Whereas sensitivity =
recall = rel docs found / rel docs
specificity =
nrel docs found / nrel docs
precision
rel docs found / found docs
=
Is there a reason why the mainstream IR research abandoned
specificity? Is precision really an unproblematic parameter?
Do you know recent work that reintroduced specificity in IR?
Question 2
The F-measure allows to assign different weights to precision
and recall. This is important when different user scenarios are
to be studied. There are scenarios in which recall is more
important and the user accept noise because no relevant
document must be missed. Would it be possible to express
these user scenarios using nDCG?
Question 3
You used normalized discounted cumulative gain (nDCG) for
measuring the resolving power of search expressions
Why did you chose this parameter (and not the widely used Fmeasure)?
Question 4
You describe a Swedish stemmer that produces a 15 percent
increase in precision. Stemmers are supposed to increase
recall. How can they increase precision?
Question 5
I am surprised that a lexicon-free compound splitter, guided by
indicative consonant sequences, yielded relatively good results.
Do these results also hold for neoclassical compounds, which
are typical for medicine (e.g. “cerebrovaskulär“)?

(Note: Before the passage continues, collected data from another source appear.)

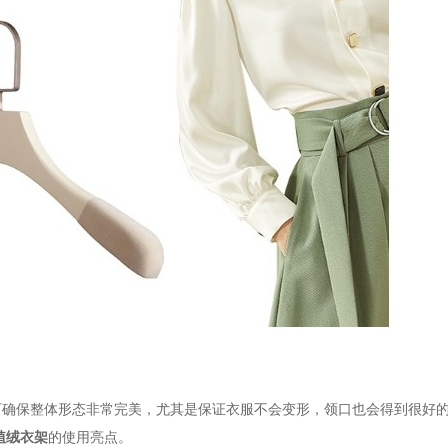
可确保整体形态非常完美，尤其是保证衣服不会变形，领口也会得到很好
植绒衣架
的使用亮点。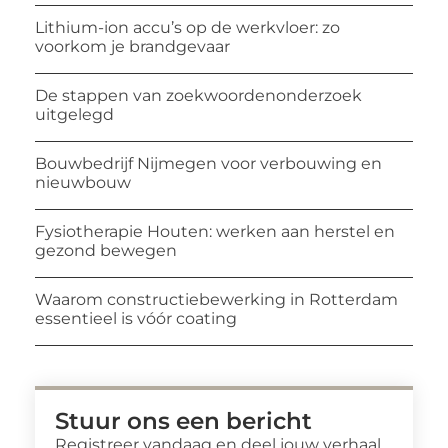
Lithium-ion accu’s op de werkvloer: zo
voorkom je brandgevaar
De stappen van zoekwoordenonderzoek
uitgelegd
Bouwbedrijf Nijmegen voor verbouwing en
nieuwbouw
Fysiotherapie Houten: werken aan herstel en
gezond bewegen
Waarom constructiebewerking in Rotterdam
essentieel is vóór coating
Stuur ons een bericht
Registreer vandaag en deel jouw verhaal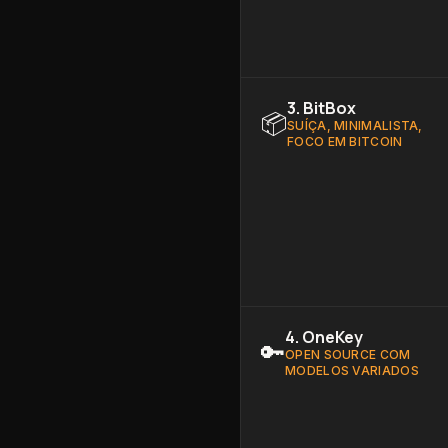
3
.
BitBox
📦
SUÍÇA, MINIMALISTA,
FOCO EM BITCOIN
4
.
OneKey
🔑
OPEN SOURCE COM
MODELOS VARIADOS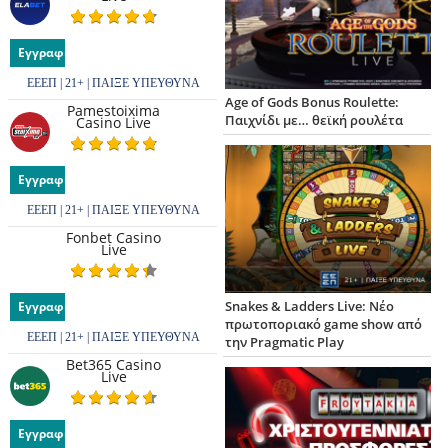
Εγγραφή
ΕΕΕΠ | 21+ | ΠΑΙΞΕ ΥΠΕΥΘΥΝΑ
Age of Gods Bonus Roulette:
Pamestoixima
Παιχνίδι με… θεϊκή ρουλέτα
Casino Live
Εγγραφή
ΕΕΕΠ | 21+ | ΠΑΙΞΕ ΥΠΕΥΘΥΝΑ
Fonbet Casino
Live
Snakes & Ladders Live: Νέο
Εγγραφή
πρωτοποριακό game show από
ΕΕΕΠ | 21+ | ΠΑΙΞΕ ΥΠΕΥΘΥΝΑ
την Pragmatic Play
Bet365 Casino
Live
Εγγραφή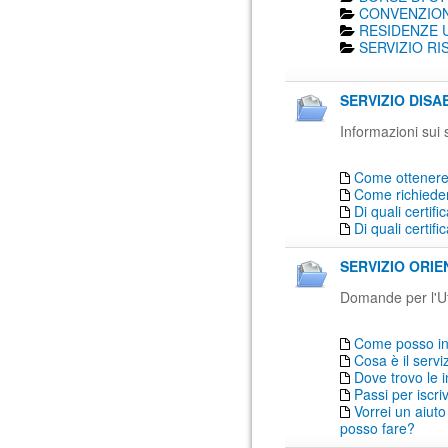
CONVENZION
RESIDENZE U
SERVIZIO RI
SERVIZIO DISAB
Informazioni sui 
Come ottenere 
Come richiede
Di quali certif
Di quali certif
SERVIZIO ORIE
Domande per l'Uf
Come posso inf
Cosa è il serv
Dove trovo le 
Passi per iscr
Vorrei un aiuto
posso fare?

Could the performance have been improved if you had
combined it at least with a basic lexicon of medical terms?
Question 6
Could you explain a bit more the difference between a
synonym set and a facet? If you include hyponyms what does
this mean with compounds? Does this mean that a facet for
cancer would look like this:
CANCER = (cancer bröstcancer lungcancer pankreascancer
kolorektalcancer tjocktarmscancer magsäckscancer …)
Question 7
It seems that the conclusions re the two language registers
studies are less obvious compared to the analysis of the
effectiveness of decomposition of compounds.

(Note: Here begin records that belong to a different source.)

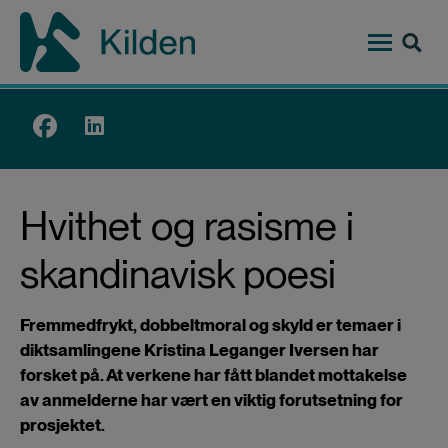
Hopp
til
hovedinnhold
Top
menu
Hvithet og rasisme i
skandinavisk poesi
Fremmedfrykt, dobbeltmoral og skyld er temaer i
diktsamlingene Kristina Leganger Iversen har
forsket på. At verkene har fått blandet mottakelse
av anmelderne har vært en viktig forutsetning for
prosjektet.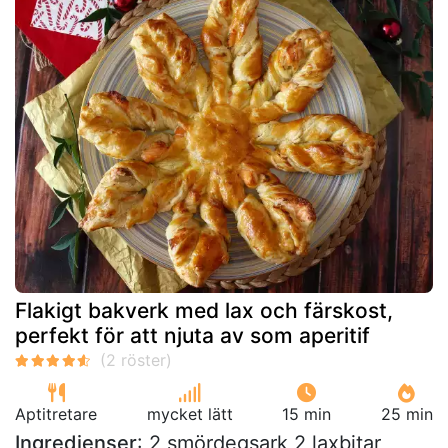
Flakigt bakverk med lax och färskost,
perfekt för att njuta av som aperitif
Aptitretare
mycket lätt
15 min
25 min
Ingredienser
: 2 smördegsark 2 laxbitar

What had you originally expected from the distinction between
registers and what could still be done to achieve the expected
result?
Question 8
The conclusions of your “pilot” studies are based on a careful
dissection of the elements of topic descriptions in order to pick
out characteristic features the terms to assess their usefulness.

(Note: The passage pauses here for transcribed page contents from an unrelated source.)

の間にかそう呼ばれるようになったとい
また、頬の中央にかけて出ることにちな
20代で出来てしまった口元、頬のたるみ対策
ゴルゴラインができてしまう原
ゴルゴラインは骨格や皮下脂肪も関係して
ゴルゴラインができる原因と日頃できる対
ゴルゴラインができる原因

Nevertheless what you found out is still hypothetic.
How could an empirical study be devised that provides stronger
evidence of the validity of your conclusions?
Question 9
On page 34 you address reliability: why does reliability matter
and how can you measure it? Has reliability be assessed in the
construction of your test collection?
Question 10
Your analysis of multiword units seems a bit off-topic. Could
you explain the rationale for this investigation and why this
matters for the discussion of language registers?
Question 11
Question 12
Your conclusion that single-word compounds should be treated
in a differentiated way (according to semantic and statistic
criteria) seems not so original because this is already obvious
when observing the behaviour of Web search engines.
Which related work do you know that addressed this issues,
which are their conclusions and what is the specific contribution
of your own research?
Question 13
The test collection you have built is certainly a valuable
resource for further research. Which kind of research can you
imagine or would you like to be seen using your test collection?